A newly-signed defense bill stalls delivering the fighter jets pending a Pentagon report on Ankara-Washington relations. A major political blow for Erdogan, amid Turkey’s economic crisis.
U.S. President Donald Trump signed a policy bill, postponing the delivery of F-35 fighter jets to Turkey. The policy, now signed into law, prohibits delivering the F-35s pending a Pentagon report on the relations between Ankara and Washington, which is due in 90 days. The report is expected to assess the risks presented by Turkey purchasing the S-400 missile defense system from Russia.
The bill approves a $716 billion budget, $638 of which goes to the Pentagon for defense-related programs linked to the Department of Energy and another $69 billion for potential operations overseas.
Turkey and the U.S. have been at odds over a wide range of topics – from diverging interests in Syria, to Turkey’s ambition to buy Russian defense systems, and the case of evangelical pastor Andrew Brunson, who is on trial in Turkey on terrorism charges.
Mattis objected to the law draft
Turkey was planning to use the jets in the next 10 years. Having the F-35 jets would make the country the third largest F-35 operator of the world.
A ceremony was held in Texas on June 21, 2018 and two F-35 jets were delivered to Turkey (see our article in Newsletter #4) 13 pilots from Turkey have been receiving training on the jets, which are held currently at the Luke Air Force Base in Arizona.
In reporting the news, the US-based Foreign Policy has emphasized that the approval of the related law draft “will also complicate the matters for the United States” and added, “Several key components of the jet are manufactured by Turkish companies, and the U.S. Defense Department estimates it will take two years to find and qualify new suppliers to replace any Turkish firms that are kicked out of the program”. In the report, it has also been underlined that “the main European hub for the F-35’s engine repair and overhaul is in Eskişehir in Turkey.”
In a letter that he addressed to the US Congress, the US Secretary of Defense James Mattis objected to the related law draft and wrote that the delivery of F-35 jets to Turkey should not be stopped, stating that such an act would damage the supply chain.
What does the law foresee?
In 90 days after the law draft is approved by the President and becomes a law, the US Department of Defense has to prepare a report regarding the state of military and political relations between the US and Turkey and submit it to the Congress. Until the report is submitted to the Congress, the delivery of F-35 jets to Turkey will be stopped.
The role of H.A.L.C.
The Hellenic American Leadership Council (HALC) praised the signing into law of the John S. McCain National Defense Authorization Act for Fiscal Year 2019 (NDAA). HALC, along with allied advocacy organizations and foreign policy experts, has long sounded the alarm over the transfer of F-35 technology to Turkey’s authoritarian regime, a regime “…which has engaged in provocative and belligerent behavior towards Greece, Cyprus and Israel, has actively undermined U.S. anti-terrorism efforts in the region, and has engaged in hostage diplomacy by unjustifiably detaining American and Greek citizens”.
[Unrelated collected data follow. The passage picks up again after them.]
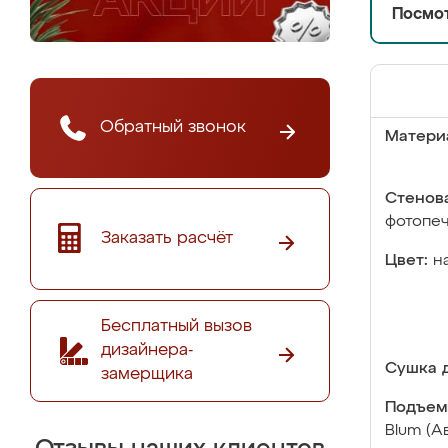
Посмот
Обратный звонок
Матери
Стенова
фотопе
Заказать расчёт
Цвет:
н
Бесплатный вызов
дизайнера-
Сушка д
замерщика
Подъем
Blum (А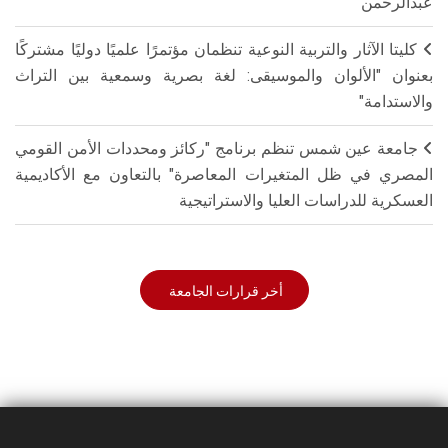
عبدالرحمن
كليتا الآثار والتربية النوعية تنظمان مؤتمرًا علميًا دوليًا مشتركًا
بعنوان "الألوان والموسيقى: لغة بصرية وسمعية بين التراث
والاستدامة"
جامعة عين شمس تنظم برنامج "ركائز ومحددات الأمن القومي
المصري في ظل المتغيرات المعاصرة" بالتعاون مع الأكاديمية
العسكرية للدراسات العليا والاستراتيجية
أخر قرارات الجامعة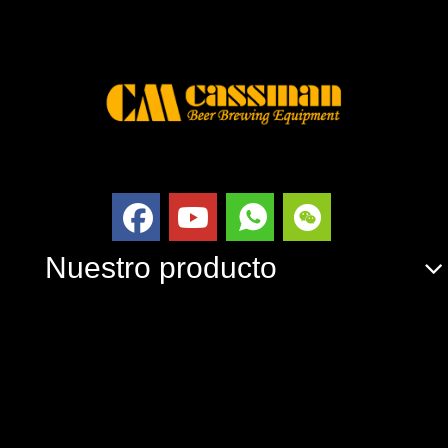
Nuestro producto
The passage of these provisions in the NDAA is a major success for HALC’s members who have rallied over the past several months to block the transfer of F-35s to Turkey. In partnership with the Armenian National Committee of America and In Defense of Christians, HALC members across the country contacted Congress urging lawmakers to hold Turkey accountable and prevent the transfer of F-35s at a time when Turkey has made clear its intention to continue to act against the interests of the United States, NATO and its allies.
Specially, HALC thanks Senators Chris Van Hollen (D-MD), Thom Tillis (R-NC), Jean Shaheen (D-NH) and James Lankford (R-OK), as well as Representatives John Sarbanes (D-MD), Gus Bilirakis (R-FL), David Cicilline (D-RI) and Adam Smith (D-WA) for their steadfast commitment to this issue and to security in the region.